Sin más que decir, me giro sobre mi propio eje y reanudo mi marcha fuera de la clínica.

Soy capaz de escuchar a Logan renegar algo, pero no entiendo lo que dice. Cuando creo que me he alejado lo suficiente, escucho el ruido de unos zapatos trotando en dirección hacia mí.

—Un momento, Castillo —escucho su voz a un lado mío—, yo iré contigo.

—No harás que cambie de decisión.

—Sólo quiero que me cuentes qué fue lo que ocurrió —manifiesta—, necesito entender qué es lo que te está empujando a tomar esta decisión.

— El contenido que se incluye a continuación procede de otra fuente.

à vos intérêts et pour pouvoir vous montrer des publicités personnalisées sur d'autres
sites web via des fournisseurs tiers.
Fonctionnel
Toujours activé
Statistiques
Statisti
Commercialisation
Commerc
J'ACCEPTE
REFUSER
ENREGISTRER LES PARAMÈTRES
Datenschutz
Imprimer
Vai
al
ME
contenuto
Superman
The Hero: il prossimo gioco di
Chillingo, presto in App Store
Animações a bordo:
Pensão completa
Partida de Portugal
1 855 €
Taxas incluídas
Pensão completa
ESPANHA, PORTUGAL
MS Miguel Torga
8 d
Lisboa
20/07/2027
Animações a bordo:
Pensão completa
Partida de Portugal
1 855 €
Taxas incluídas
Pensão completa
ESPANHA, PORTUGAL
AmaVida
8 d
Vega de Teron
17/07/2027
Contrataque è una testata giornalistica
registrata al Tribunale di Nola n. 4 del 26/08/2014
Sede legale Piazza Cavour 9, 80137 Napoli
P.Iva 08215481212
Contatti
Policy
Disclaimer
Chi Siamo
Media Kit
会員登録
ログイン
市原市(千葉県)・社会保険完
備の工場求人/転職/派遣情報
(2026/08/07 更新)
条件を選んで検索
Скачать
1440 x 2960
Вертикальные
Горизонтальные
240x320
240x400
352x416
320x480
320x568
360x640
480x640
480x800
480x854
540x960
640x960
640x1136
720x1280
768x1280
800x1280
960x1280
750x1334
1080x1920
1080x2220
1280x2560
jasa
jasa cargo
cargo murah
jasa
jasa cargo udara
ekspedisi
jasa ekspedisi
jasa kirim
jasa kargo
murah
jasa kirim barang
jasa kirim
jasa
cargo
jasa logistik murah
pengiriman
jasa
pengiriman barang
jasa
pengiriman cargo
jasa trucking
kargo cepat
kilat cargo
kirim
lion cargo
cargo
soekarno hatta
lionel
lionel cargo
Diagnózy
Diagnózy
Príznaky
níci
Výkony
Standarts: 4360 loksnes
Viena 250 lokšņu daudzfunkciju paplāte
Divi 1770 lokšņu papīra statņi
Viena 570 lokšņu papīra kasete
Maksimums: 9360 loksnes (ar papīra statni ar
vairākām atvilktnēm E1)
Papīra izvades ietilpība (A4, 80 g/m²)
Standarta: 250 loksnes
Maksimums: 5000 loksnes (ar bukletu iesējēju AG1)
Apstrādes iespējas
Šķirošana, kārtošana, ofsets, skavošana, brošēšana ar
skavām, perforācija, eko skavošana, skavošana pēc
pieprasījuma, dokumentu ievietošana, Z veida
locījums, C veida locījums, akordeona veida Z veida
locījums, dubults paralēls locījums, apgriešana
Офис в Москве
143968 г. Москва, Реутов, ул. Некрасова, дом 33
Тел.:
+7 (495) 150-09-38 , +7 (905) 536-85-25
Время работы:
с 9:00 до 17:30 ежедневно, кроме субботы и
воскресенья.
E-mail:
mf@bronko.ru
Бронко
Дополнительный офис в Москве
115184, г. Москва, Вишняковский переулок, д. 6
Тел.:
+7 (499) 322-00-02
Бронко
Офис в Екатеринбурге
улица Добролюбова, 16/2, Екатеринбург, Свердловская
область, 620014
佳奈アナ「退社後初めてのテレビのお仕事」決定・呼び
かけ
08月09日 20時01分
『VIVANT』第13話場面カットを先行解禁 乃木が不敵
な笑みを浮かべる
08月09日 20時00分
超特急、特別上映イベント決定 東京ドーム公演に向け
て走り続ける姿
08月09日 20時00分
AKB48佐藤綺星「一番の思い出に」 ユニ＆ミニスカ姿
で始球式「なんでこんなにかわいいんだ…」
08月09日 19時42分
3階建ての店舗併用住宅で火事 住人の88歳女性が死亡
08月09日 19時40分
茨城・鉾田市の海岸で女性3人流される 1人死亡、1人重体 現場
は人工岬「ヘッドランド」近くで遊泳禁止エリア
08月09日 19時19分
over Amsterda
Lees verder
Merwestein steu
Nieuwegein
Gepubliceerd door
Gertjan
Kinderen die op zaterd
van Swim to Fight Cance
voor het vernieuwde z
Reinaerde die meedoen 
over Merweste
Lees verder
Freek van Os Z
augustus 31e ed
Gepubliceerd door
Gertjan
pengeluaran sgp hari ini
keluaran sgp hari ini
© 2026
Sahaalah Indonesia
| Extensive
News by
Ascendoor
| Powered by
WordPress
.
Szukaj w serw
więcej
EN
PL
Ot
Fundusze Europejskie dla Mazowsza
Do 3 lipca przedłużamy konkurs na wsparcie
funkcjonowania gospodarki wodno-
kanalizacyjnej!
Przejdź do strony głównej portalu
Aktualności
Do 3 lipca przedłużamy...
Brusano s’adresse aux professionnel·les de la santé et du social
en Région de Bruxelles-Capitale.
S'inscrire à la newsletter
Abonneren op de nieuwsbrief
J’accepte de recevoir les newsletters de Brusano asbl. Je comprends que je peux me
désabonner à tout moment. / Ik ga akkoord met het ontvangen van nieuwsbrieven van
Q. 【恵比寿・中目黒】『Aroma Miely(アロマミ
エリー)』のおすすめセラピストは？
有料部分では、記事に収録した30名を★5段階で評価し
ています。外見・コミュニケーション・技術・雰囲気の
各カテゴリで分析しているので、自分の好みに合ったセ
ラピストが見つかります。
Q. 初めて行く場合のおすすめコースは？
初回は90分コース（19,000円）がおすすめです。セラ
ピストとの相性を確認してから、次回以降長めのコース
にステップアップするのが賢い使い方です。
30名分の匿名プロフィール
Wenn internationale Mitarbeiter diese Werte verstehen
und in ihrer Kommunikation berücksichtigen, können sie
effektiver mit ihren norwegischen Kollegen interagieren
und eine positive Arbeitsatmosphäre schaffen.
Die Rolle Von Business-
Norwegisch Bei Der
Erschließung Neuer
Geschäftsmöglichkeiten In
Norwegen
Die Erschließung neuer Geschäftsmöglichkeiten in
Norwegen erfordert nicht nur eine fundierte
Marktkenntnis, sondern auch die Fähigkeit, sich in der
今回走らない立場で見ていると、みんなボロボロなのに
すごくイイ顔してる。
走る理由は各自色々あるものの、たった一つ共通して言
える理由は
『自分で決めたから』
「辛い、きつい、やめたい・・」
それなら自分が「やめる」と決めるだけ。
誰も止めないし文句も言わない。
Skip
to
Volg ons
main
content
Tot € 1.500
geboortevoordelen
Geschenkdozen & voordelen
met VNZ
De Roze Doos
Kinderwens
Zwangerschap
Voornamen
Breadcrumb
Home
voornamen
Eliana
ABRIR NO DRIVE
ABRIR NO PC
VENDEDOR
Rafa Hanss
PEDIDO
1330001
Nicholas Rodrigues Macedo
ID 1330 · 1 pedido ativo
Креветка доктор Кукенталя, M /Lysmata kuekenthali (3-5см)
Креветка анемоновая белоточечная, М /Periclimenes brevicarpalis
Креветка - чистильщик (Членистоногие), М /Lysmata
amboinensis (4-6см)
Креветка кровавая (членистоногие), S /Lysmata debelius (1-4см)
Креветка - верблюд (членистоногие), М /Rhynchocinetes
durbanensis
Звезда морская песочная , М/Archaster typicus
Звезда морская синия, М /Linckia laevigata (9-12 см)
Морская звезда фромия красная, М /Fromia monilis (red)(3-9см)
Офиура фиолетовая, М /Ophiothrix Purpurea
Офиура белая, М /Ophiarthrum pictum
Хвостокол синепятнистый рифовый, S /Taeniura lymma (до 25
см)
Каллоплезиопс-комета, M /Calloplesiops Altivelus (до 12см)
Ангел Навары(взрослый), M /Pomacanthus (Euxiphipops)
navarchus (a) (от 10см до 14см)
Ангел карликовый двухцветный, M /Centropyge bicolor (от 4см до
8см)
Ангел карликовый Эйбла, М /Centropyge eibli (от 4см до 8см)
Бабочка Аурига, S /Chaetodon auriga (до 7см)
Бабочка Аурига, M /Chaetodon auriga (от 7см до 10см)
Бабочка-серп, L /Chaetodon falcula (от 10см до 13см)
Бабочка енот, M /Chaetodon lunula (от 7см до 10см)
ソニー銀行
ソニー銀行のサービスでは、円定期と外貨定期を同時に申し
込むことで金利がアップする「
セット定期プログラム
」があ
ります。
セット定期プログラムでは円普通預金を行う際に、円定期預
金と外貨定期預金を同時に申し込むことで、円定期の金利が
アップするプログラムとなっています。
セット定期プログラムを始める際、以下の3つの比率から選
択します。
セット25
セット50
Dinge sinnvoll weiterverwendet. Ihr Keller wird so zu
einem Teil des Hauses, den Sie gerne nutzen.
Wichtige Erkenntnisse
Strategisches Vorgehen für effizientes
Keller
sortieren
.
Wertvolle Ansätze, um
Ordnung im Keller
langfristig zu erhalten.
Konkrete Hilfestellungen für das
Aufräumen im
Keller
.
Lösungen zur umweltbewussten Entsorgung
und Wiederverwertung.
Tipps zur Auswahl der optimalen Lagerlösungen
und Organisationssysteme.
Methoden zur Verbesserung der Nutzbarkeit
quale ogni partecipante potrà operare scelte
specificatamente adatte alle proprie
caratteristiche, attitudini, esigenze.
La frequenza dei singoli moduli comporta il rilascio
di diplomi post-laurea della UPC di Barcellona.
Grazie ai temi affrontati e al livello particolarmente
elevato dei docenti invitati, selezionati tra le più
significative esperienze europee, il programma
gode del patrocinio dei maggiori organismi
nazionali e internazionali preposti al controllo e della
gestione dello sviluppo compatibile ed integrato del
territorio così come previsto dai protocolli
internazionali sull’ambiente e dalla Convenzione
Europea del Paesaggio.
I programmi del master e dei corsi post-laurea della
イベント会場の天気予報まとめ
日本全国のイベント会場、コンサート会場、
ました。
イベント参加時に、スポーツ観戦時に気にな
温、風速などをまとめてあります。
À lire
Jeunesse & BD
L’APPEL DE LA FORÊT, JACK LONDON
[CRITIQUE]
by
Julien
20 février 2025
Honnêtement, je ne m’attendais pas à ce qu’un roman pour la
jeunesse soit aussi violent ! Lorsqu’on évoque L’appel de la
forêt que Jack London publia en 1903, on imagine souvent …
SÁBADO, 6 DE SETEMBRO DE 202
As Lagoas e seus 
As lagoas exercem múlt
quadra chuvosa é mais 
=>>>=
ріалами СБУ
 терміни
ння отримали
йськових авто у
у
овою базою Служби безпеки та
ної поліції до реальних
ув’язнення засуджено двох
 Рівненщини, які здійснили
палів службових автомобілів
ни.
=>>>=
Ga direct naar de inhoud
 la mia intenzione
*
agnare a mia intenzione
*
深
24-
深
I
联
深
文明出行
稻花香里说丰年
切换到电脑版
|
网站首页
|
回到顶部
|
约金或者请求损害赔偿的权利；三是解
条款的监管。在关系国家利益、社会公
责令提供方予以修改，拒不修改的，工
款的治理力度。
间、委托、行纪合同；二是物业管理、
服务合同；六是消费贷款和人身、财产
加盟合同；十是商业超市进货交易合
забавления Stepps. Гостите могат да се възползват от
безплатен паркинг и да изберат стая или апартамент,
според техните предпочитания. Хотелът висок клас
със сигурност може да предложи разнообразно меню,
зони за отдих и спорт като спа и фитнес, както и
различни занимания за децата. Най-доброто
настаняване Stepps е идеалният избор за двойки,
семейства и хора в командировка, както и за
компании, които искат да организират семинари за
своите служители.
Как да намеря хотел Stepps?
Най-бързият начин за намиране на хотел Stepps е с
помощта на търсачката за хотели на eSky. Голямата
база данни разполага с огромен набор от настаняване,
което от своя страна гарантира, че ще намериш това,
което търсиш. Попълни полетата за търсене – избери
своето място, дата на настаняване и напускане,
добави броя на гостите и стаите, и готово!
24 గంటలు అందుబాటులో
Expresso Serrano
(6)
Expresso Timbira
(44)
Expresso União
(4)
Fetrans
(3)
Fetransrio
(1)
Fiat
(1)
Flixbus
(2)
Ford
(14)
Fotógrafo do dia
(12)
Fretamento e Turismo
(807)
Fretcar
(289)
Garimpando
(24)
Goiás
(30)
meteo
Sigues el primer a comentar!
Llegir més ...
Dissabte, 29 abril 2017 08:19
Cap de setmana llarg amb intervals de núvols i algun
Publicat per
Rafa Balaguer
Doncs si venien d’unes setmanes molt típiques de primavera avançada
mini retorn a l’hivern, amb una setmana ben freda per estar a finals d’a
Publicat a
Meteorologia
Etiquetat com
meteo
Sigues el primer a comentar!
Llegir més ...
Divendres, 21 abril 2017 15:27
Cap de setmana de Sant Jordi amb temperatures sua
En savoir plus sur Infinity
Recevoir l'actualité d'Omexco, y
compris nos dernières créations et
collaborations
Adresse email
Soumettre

Cuando cruzamos la puerta, el cielo nocturno nos cubre, no sé qué hora sea, pero el intenso color azul del firmamento me hace ver que ya es tarde.

En el estacionamiento, divisamos mi auto y nos adentramos en él para emprender la marcha a la Hacienda Nueva Luna.

En el camino, comienzo a hablar sobre todo lo que ocurrió desde que llegué a Guanajuato este día, le cuento desde el momento en que llegué al hogar de mi paciente, hasta la manera en que presencié la trágica escena.

Finalmente, le relato la conversación que tuve con Jacob hace unos minutos, y la manera en que Hanna me confesó sus sentimientos.

—Amo a esa chica, te prometo que lo hago —suspiro—, pero su madre está loca y no puedo exponerla a un peligro más grande que el de esta noche.

El pelinegro no dice nada, se limita a entrecerrar los ojos, analizando cada palabra que sale de mi boca.

—No quería creer que su madre llegaría a ese extremo, pero ahora estoy convencido de que prefiere verla muerta, a verla con alguien que no sea Jacob.

—Es ridículo —musita— ¿de dónde viene esa obsesión?

—De un fanatismo religioso, una red de mentiras, chantajes y manipulaciones que han distorsionado el evangelio y ha hecho ver a Jacob como el mismo Salvador.

Un suspiro sale de mi boca mientras maniobro el volante para poder entrar a la propiedad, aquella baranda que siempre es manejada por Damián está abierta de par en par, dándome a entender que el aún no está en casa.